What the task asks: Which lines below include the string "pacjent"? Please show each one.

Saved data entries
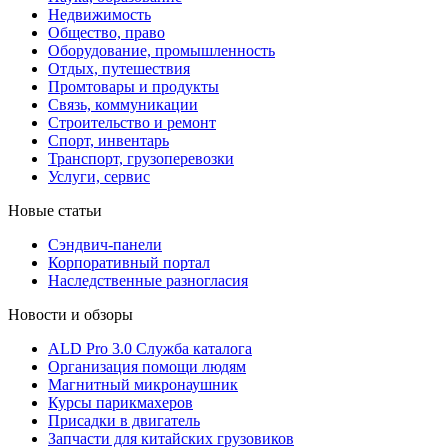
Недвижимость
Общество, право
Оборудование, промышленность
Отдых, путешествия
Промтовары и продукты
Связь, коммуникации
Строительство и ремонт
Cпорт, инвентарь
Транспорт, грузоперевозки
Услуги, сервис
Новые статьи
Сэндвич-панели
Корпоративный портал
Наследственные разногласия
Новости и обзоры
ALD Pro 3.0 Служба каталога
Организация помощи людям
Магнитный микронаушник
Курсы парикмахеров
Присадки в двигатель
Запчасти для китайских грузовиков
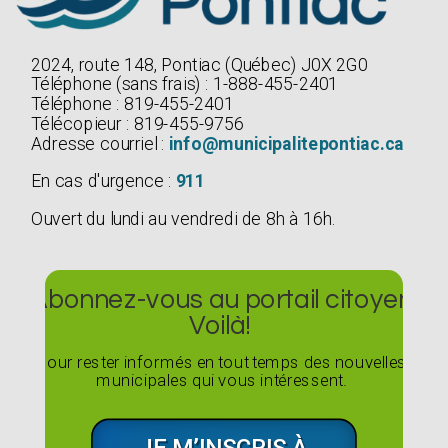
2024, route 148, Pontiac (Québec) J0X 2G0
Téléphone (sans frais) : 1-888-455-2401
Téléphone : 819-455-2401
Télécopieur : 819-455-9756
Adresse courriel :
info@municipalitepontiac.ca
En cas d'urgence :
911
Ouvert du lundi au vendredi de 8h à 16h.
Abonnez-vous au portail citoyen
Voilà!
Pour rester informés en tout temps des nouvelles
municipales qui vous intéressent.
JE M’INSCRIS À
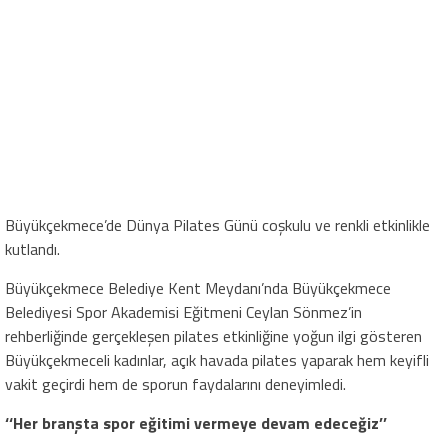
Büyükçekmece’de Dünya Pilates Günü coşkulu ve renkli etkinlikle
kutlandı.
Büyükçekmece Belediye Kent Meydanı’nda Büyükçekmece
Belediyesi Spor Akademisi Eğitmeni Ceylan Sönmez’in
rehberliğinde gerçekleşen pilates etkinliğine yoğun ilgi gösteren
Büyükçekmeceli kadınlar, açık havada pilates yaparak hem keyifli
vakit geçirdi hem de sporun faydalarını deneyimledi.
‘‘Her branşta spor eğitimi vermeye devam edeceğiz’’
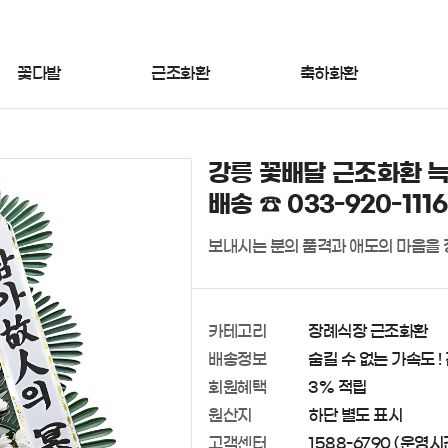
꽃다발
근조화환
축하화환
강릉 꽃배달 근조화환 늑
배송 ☎ 033-920-1116
보내시는 분의 품격과 애도의 마음을
카테고리
장례식장 근조화환
배송정보
숨길 수 없는 가속도 !
회원혜택
3% 적립
원산지
하단 별도 표시
고객센터
1588-6790 (운영시간 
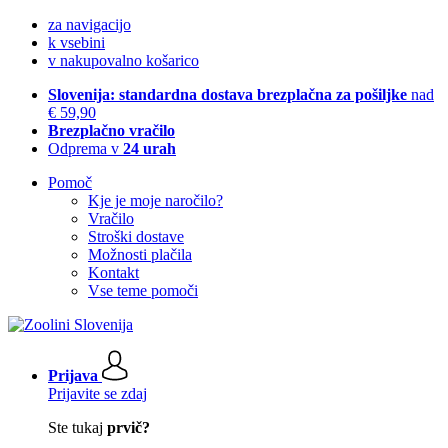
za navigacijo
k vsebini
v nakupovalno košarico
Slovenija: standardna dostava brezplačna za pošiljke
nad
€ 59,90
Brezplačno vračilo
Odprema v
24 urah
Pomoč
Kje je moje naročilo?
Vračilo
Stroški dostave
Možnosti plačila
Kontakt
Vse teme pomoči
Prijava
Prijavite se zdaj
Ste tukaj
prvič?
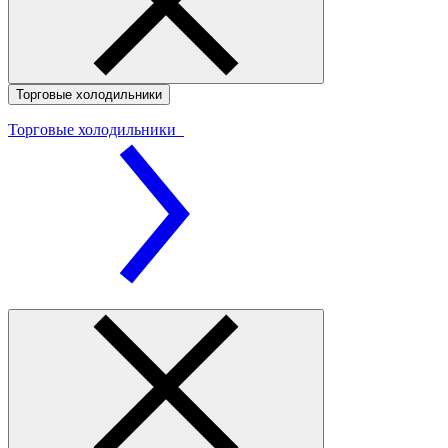
Торговые холодильники
Торговые холодильники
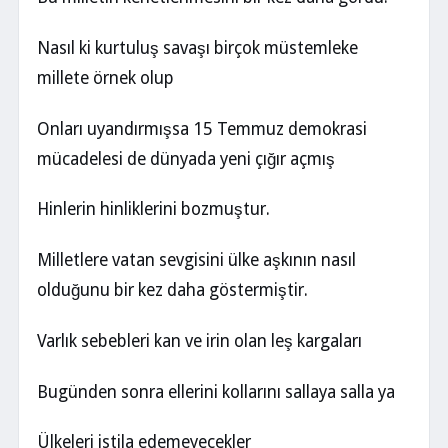
Nasıl ki kurtuluş savaşı birçok müstemleke
millete örnek olup
Onları uyandırmışsa 15 Temmuz demokrasi
mücadelesi de dünyada yeni çığır açmış
Hinlerin hinliklerini bozmuştur.
Milletlere vatan sevgisini ülke aşkının nasıl
olduğunu bir kez daha göstermiştir.
Varlık sebebleri kan ve irin olan leş kargaları
Bugünden sonra ellerini kollarını sallaya salla ya
Ülkeleri istila edemeyecekler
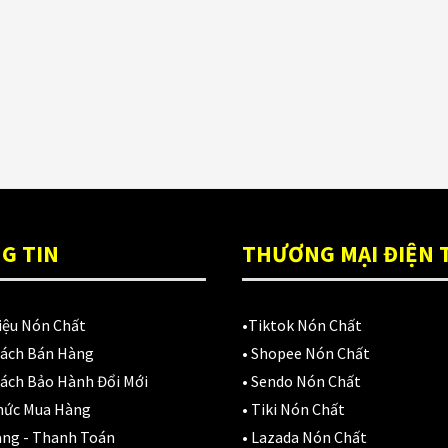
Nón Ls2 OF606
Đệm lót yên xe
Drifter đen xanh
3,900,000
₫
EGO
FALCON
Găng cụt ngón
Găng dài ngón
GĂNG TAY
G TIN
THƯƠNG MẠI ĐIỆN 
Giá đỡ điện tho
iệu Nón Chất
•
Tiktok Nón Chất
GIÁP BẢO HỘ
Sách Bán Hàng
•
Shopee Nón Chất
Giáp tay chân
ách Bảo Hành Đổi Mới
•
Sendo Nón Chất
hức Mua Hàng
•
Tiki Nón Chất
Giày có giáp
àng - Thanh Toán
•
Lazada Nón Chất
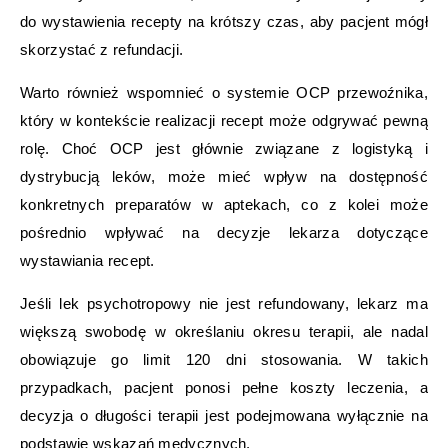
do wystawienia recepty na krótszy czas, aby pacjent mógł
skorzystać z refundacji.
Warto również wspomnieć o systemie OCP przewoźnika,
który w kontekście realizacji recept może odgrywać pewną
rolę. Choć OCP jest głównie związane z logistyką i
dystrybucją leków, może mieć wpływ na dostępność
konkretnych preparatów w aptekach, co z kolei może
pośrednio wpływać na decyzje lekarza dotyczące
wystawiania recept.
Jeśli lek psychotropowy nie jest refundowany, lekarz ma
większą swobodę w określaniu okresu terapii, ale nadal
obowiązuje go limit 120 dni stosowania. W takich
przypadkach, pacjent ponosi pełne koszty leczenia, a
decyzja o długości terapii jest podejmowana wyłącznie na
podstawie wskazań medycznych.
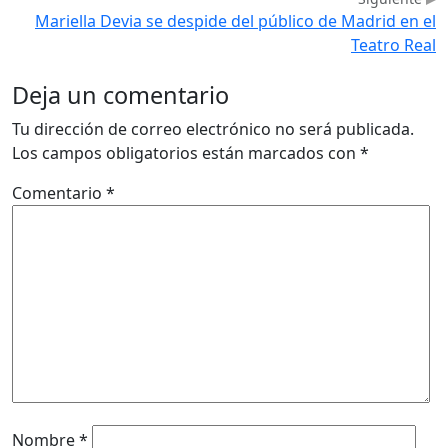
Mariella Devia se despide del público de Madrid en el
Teatro Real
Deja un comentario
Tu dirección de correo electrónico no será publicada.
Los campos obligatorios están marcados con
*
Comentario
*
Nombre
*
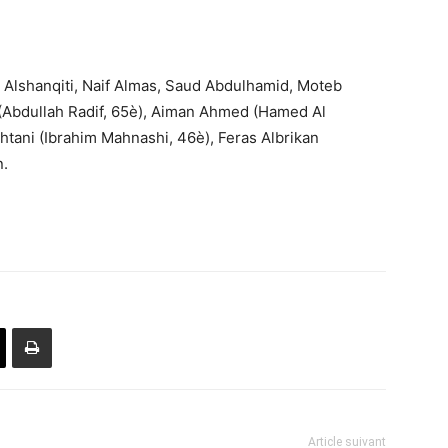
 Alshanqiti, Naif Almas, Saud Abdulhamid, Moteb
r (Abdullah Radif, 65è), Aiman Ahmed (Hamed Al
tani (Ibrahim Mahnashi, 46è), Feras Albrikan
n.
Article suivant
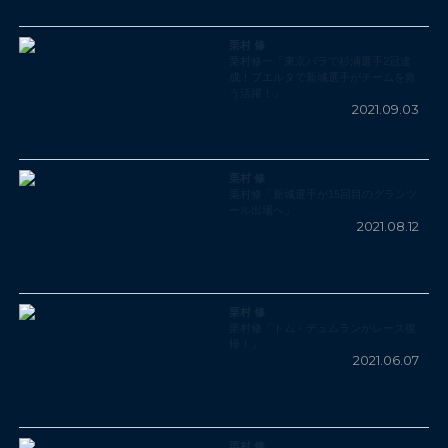
栗村 修
栗村修一「東京パラで杉浦選手2冠達
成！ブエルタで新城選手がチームを救
う活躍！」
2021.09.03
栗村 修
栗村修「新城選手が15回目のグランツ
ール出場へ」
2021.08.12
栗村 修
栗村修「トム・デュムランがレース復
帰！」
2021.06.07
栗村 修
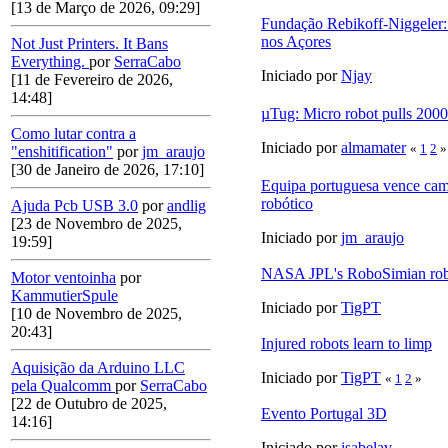
[13 de Março de 2026, 09:29]
Fundação Rebikoff-Niggeler:
nos Açores
Not Just Printers. It Bans
Everything.
por
SerraCabo
Iniciado por
Njay
[11 de Fevereiro de 2026,
14:48]
µTug: Micro robot pulls 2000 
Como lutar contra a
Iniciado por
almamater
«
1
2
»
"enshitification"
por
jm_araujo
[30 de Janeiro de 2026, 17:10]
Equipa portuguesa vence cam
robótico
Ajuda Pcb USB 3.0
por
andlig
[23 de Novembro de 2025,
Iniciado por
jm_araujo
19:59]
NASA JPL's RoboSimian ro
Motor ventoinha
por
KammutierSpule
Iniciado por
TigPT
[10 de Novembro de 2025,
20:43]
Injured robots learn to limp
Aquisição da Arduino LLC
Iniciado por
TigPT
«
1
2
»
pela Qualcomm
por
SerraCabo
[22 de Outubro de 2025,
Evento Portugal 3D
14:16]
Iniciado por
isabelav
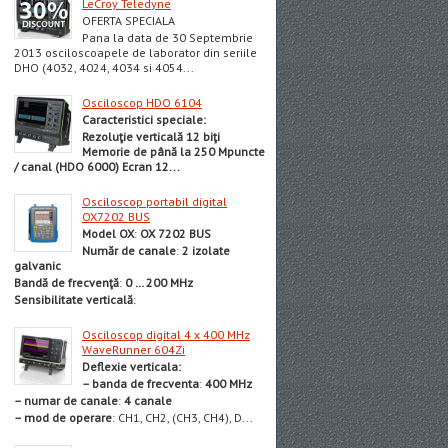
LeCroy Teledyne
OFERTA SPECIALA
Pana la data de 30 Septembrie
2013 osciloscoapele de laborator din seriile
DHO (4032, 4024, 4034 si 4054...
Osciloscop HDO 6104
Caracteristici speciale:
Rezoluţie verticală 12 biţi
Memorie de până la 250 Mpuncte
/ canal (HDO 6000)
Ecran 12...
Osciloscop portabil digital
OX7202 BUS
Model OX
:
OX 7202 BUS
Număr de canale
:
2 izolate
galvanic
Bandă de frecvenţă
:
0 … 200 MHz
Sensibilitate verticală
:
Osciloscop digital 4 x 400 MHz
WaveRunner 604Zi
Deflexie vertical
a:
– banda de frecventa
:
400 MHz
– numar de canale
:
4 canale
– mod de operare
: CH1, CH2, (CH3, CH4), D...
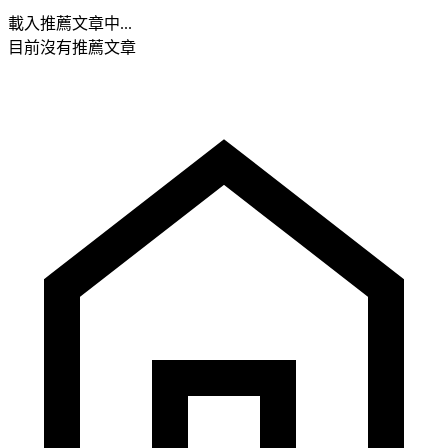
載入推薦文章中...
目前沒有推薦文章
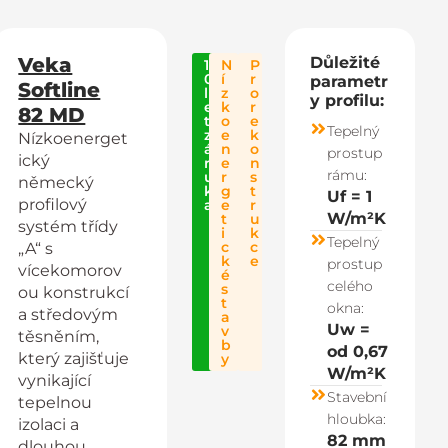
Veka
Důležité
1
N
P
0
í
r
parametr
Softline
l
z
o
y profilu:
e
k
r
82 MD
t
o
e
Tepelný
z
e
k
Nízkoenerget
á
n
o
prostup
ický
r
e
n
rámu:
u
r
s
německý
k
g
t
Uf = 1
profilový
a
e
r
W/m²K
t
u
systém třídy
i
k
Tepelný
c
c
„A“ s
k
e
prostup
vícekomorov
é
celého
s
ou konstrukcí
t
okna:
a středovým
a
Uw =
v
těsněním,
b
od 0,67
který zajišťuje
y
W/m²K
vynikající
Stavební
tepelnou
hloubka:
izolaci a
82 mm
dlouhou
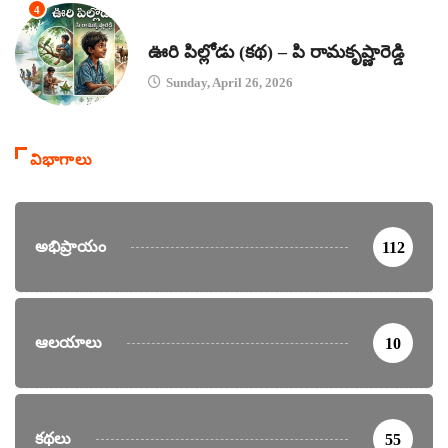
4
కథలు
ఊరి పిల్లోడు (కథ) – పి రామకృష్ణారెడ్డి
Sunday, April 26, 2026
విభాగాలు
అభిప్రాయం
112
ఆలయాలు
10
కథలు
55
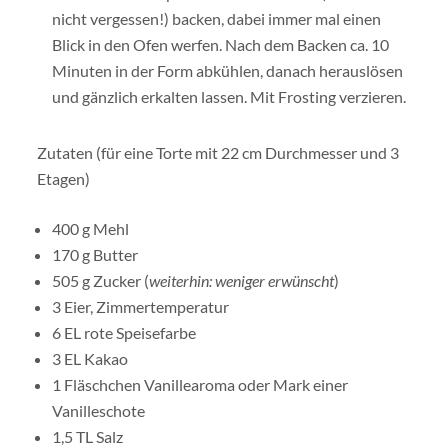
nicht vergessen!) backen, dabei immer mal einen
Blick in den Ofen werfen. Nach dem Backen ca. 10
Minuten in der Form abkühlen, danach herauslösen
und gänzlich erkalten lassen. Mit Frosting verzieren.
Zutaten (für eine Torte mit 22 cm Durchmesser und 3
Etagen)
400 g Mehl
170 g Butter
505 g Zucker (
weiterhin: weniger erwünscht
)
3 Eier, Zimmertemperatur
6 EL rote Speisefarbe
3 EL Kakao
1 Fläschchen Vanillearoma oder Mark einer
Vanilleschote
1,5 TL Salz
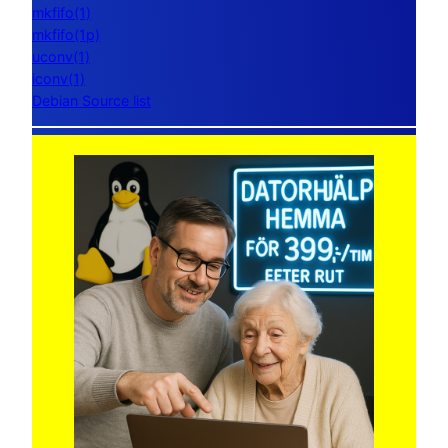
mkfifo(1)
mkfifo(1p)
uconv(1)
iconv(1)
Debian Source list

Solution for this exercise:
do wystawienia recepty na krótszy czas, aby pacjent mógł
przypadkach, pacjent ponosi pełne koszty leczenia, a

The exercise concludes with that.